Five main steps effect a company’s ability to significantly exceed the market: dynamic resource reallocation, programmatic M&A, strong capital spending, productivity breakthroughs, and distinctiveness improvement. Reallocating resources for future growth, realigning the portfolio through acquisitions and divestitures, and enhancing productivity are particularly vital in the current crisis.
Reallocate Resources Through Transformational Thinking
Crises are typically good occasions to restructure corporate areas that need change (and to take the related charges). Not this one. When setting goals, managing performance, developing budgets, or confronting the business on growth or expense actions, the CFO and finance department should have a transformation attitude. Finance should assess the portfolio to maximize each business unit’s potential. Now is the moment to ditch incremental thinking and seek transformative strategies that can grow sales or cut costs by 30 to 40%.
Boost Portfolio Through M&A and Divestitures
Unstable markets and falling valuations can spur M&A. CFOs should determine how to use M&A to control the crisis (via divestitures) and reallocate cash to high-priority priorities (through product, geography, or supply-chain acquisitions, for instance). A programmed strategy to M&A, where corporations pursue regular small and medium-size acquisitions, may be promising. During the recent financial crisis, companies with a programmatic M&A approach outperformed and maintained TRS. Top-performing companies throughout the downturn (those with top-quartile TRS) had the largest average yearly transaction volume and returned six times the bottom-quartile performance. Resilient corporations sold 1.5 times more assets than their counterparts.
Aim for Higher Productivity Through Digitization
This is the first economic disruption that demands a major part of the global workforce to operate remotely, necessitating digital-collaboration tools. The financial team’s use of digitization to address the problem isn’t a one-time occurrence. Automated closings and real-time forecasts are becoming commercial necessities. The CFO and finance team should advocate for digitization after the crisis has passed. The CFO and finance team may codify and scale solutions like the cash war room, rolling forecasts, and collaborative dashboards. Actively embracing digitization will ensure accurate reporting, informed decision making, and business continuity in future crises.
Massive supply chain disruptions have also drawn notice. These disturbances shifted company leaders’ ROI calculations from efficiency to resilience and stability overnight. Consider how global BPO centers are hurting from lockdowns and constrained bandwidth in their own nations (India and the Philippines), and how many vital procedures they support have been affected. CFOs must digitize and automate fundamental business activities to decrease exogenous shocks and build resilience.
While employees worry about their health, future, and loved ones, finance leaders must show empathy and bounded optimism that the firm and its people will survive.

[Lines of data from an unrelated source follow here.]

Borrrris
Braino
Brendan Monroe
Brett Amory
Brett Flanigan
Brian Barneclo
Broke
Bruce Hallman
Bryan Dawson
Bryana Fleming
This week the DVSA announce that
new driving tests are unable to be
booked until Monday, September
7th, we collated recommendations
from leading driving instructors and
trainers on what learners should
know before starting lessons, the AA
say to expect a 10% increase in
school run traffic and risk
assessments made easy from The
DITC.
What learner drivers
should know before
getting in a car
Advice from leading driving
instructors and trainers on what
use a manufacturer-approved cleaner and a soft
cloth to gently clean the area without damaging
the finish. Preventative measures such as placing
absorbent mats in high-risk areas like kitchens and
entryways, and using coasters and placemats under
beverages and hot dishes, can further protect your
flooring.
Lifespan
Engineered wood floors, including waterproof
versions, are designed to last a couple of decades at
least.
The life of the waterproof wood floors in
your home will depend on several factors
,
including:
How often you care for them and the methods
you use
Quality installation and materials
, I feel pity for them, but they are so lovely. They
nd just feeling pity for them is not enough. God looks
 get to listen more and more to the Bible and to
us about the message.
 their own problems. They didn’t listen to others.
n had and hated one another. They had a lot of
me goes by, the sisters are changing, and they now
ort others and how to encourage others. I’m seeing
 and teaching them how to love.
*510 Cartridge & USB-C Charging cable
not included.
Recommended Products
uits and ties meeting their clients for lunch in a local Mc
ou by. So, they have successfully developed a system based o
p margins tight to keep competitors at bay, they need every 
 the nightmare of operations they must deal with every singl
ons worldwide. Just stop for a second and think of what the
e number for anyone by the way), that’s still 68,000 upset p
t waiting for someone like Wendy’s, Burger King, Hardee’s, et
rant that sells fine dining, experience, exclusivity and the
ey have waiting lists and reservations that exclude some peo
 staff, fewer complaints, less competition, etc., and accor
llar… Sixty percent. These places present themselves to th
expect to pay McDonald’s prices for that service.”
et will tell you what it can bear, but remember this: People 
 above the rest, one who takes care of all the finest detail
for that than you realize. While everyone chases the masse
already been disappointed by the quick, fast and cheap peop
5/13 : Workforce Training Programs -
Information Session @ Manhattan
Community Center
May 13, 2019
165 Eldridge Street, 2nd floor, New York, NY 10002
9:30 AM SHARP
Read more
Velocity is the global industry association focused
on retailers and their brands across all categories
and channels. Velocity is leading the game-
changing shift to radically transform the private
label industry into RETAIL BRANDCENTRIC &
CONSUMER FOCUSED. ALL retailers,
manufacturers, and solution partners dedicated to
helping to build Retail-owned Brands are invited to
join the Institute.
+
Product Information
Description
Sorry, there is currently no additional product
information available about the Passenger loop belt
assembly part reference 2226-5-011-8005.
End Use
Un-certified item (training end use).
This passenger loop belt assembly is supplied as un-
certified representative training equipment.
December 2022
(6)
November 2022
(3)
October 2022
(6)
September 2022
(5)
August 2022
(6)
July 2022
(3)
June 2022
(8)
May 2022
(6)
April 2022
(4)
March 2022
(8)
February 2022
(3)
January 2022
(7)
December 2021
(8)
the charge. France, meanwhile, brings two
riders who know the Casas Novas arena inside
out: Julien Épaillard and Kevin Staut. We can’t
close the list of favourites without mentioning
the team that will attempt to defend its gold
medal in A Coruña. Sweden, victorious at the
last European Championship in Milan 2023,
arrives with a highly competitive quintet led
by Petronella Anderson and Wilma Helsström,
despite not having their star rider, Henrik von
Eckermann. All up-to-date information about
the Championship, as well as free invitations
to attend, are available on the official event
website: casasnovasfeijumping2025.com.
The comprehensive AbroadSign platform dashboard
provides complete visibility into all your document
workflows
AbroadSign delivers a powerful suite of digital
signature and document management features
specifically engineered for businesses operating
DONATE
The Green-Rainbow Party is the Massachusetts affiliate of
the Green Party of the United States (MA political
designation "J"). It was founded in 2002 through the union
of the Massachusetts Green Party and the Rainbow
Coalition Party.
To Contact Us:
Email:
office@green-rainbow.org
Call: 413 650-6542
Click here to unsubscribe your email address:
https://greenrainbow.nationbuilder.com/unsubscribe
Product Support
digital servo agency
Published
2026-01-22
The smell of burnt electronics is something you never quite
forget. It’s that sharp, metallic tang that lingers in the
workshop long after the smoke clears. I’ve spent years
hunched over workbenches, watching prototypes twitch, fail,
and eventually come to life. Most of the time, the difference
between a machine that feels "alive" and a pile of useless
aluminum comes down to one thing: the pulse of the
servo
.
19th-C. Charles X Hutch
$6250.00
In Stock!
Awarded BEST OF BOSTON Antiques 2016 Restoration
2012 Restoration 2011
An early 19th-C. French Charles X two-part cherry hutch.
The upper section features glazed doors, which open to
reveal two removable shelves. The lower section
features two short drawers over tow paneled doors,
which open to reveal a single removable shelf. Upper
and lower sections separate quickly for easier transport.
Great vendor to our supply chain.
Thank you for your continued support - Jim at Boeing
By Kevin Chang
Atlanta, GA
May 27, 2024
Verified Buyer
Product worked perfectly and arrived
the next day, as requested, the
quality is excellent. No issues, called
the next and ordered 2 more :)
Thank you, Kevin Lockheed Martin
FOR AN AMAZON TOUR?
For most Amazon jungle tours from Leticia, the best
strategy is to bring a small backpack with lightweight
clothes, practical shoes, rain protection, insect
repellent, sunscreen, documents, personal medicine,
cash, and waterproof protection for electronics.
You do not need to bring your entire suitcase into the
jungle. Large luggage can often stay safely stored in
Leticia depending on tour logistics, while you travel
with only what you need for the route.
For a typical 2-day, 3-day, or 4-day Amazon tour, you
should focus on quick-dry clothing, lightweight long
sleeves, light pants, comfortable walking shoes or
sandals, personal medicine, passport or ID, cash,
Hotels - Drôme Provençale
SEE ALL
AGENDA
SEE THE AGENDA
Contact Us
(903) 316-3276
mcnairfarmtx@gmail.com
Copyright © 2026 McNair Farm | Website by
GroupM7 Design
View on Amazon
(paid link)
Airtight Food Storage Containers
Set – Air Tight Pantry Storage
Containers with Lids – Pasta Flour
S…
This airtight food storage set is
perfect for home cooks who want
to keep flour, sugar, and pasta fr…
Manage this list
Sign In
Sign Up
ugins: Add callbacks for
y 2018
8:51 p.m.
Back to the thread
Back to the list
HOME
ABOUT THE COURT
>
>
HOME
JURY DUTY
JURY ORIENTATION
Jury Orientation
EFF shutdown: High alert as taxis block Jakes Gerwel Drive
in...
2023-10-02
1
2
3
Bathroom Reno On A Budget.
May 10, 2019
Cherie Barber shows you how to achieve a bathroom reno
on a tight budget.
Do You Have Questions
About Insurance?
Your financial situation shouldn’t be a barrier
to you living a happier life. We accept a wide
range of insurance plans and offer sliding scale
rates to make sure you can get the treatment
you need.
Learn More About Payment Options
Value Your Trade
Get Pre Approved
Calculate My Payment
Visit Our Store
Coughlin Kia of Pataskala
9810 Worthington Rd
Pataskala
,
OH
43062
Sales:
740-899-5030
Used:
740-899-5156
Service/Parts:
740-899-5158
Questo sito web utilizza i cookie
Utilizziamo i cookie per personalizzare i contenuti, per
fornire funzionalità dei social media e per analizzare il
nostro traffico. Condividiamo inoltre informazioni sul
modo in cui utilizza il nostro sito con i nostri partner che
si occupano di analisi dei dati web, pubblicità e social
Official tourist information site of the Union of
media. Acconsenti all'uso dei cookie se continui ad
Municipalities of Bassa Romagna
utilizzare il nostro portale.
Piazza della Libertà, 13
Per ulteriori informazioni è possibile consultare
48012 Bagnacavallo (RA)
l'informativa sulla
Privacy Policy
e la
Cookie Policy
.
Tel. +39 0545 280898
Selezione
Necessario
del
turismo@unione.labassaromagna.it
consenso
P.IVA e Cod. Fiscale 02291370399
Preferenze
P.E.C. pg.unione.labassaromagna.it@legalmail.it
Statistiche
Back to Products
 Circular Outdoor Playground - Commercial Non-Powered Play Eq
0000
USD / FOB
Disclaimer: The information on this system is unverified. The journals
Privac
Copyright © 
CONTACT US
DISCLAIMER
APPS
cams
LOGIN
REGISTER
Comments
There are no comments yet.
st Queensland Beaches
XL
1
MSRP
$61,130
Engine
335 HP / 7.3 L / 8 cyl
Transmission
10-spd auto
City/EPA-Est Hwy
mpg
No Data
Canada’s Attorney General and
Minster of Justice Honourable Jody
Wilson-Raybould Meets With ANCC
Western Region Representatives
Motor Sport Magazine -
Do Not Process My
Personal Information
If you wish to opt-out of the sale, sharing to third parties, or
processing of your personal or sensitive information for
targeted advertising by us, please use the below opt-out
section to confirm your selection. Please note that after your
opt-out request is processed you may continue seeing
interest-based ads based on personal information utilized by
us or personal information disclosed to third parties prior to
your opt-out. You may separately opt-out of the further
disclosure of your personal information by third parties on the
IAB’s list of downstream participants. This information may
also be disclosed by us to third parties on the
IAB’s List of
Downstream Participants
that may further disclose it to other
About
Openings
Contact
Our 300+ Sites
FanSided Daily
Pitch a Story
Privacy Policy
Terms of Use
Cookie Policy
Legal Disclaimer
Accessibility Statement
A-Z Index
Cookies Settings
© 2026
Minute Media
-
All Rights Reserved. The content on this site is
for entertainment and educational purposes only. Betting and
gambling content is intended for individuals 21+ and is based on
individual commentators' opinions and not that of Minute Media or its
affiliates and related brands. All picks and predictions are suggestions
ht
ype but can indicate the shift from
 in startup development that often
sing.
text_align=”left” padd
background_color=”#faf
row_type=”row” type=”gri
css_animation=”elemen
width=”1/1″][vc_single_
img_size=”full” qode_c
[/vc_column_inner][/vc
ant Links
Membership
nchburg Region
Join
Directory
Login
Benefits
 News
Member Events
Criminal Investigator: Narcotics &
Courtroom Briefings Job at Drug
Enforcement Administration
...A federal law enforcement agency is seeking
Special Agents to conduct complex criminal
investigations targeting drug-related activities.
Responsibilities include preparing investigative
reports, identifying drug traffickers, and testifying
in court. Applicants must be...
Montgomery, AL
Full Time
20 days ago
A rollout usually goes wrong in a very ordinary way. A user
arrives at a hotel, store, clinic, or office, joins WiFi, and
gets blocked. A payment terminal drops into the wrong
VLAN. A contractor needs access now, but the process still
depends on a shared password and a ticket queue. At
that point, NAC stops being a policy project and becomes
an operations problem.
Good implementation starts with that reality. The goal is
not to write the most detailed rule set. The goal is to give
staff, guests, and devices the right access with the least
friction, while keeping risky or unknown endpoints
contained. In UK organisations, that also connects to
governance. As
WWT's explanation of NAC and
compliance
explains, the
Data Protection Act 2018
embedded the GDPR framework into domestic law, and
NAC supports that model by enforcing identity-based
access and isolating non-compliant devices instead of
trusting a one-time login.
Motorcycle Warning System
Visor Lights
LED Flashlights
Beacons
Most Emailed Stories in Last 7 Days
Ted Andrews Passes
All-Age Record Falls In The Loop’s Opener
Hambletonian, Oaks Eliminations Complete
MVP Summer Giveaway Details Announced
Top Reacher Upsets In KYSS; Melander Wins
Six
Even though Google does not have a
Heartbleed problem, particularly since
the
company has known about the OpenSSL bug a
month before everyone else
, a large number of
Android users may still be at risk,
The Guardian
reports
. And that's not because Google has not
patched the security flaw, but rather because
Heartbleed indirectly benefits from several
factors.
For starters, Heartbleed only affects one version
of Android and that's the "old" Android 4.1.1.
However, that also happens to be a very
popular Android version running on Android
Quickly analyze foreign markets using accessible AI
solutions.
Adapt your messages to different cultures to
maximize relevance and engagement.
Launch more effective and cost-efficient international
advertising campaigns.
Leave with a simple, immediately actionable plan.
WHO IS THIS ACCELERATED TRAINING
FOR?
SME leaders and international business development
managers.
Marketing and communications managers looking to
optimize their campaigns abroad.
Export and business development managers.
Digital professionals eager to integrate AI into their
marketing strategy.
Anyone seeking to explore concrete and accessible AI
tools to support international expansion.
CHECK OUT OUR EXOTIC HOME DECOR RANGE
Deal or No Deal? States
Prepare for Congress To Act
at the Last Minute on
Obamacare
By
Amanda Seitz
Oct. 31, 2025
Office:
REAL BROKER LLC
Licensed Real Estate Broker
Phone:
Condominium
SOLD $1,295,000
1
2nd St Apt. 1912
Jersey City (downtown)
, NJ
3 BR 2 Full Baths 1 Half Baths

The CFO can support this view with actions and choices. The CFO must communicate “probabilities” and the “unforeseen” often. This will reduce doubts, reduce distractions, and boost motivation. Empowering people in the finance organization to direct crisis response and building a financial decision-making framework are also crucial.
Despite not knowing how long the pandemic will last, our business and daily lives will eventually return to normal. CFOs are important to ensuring their firms survive and grow after the crisis.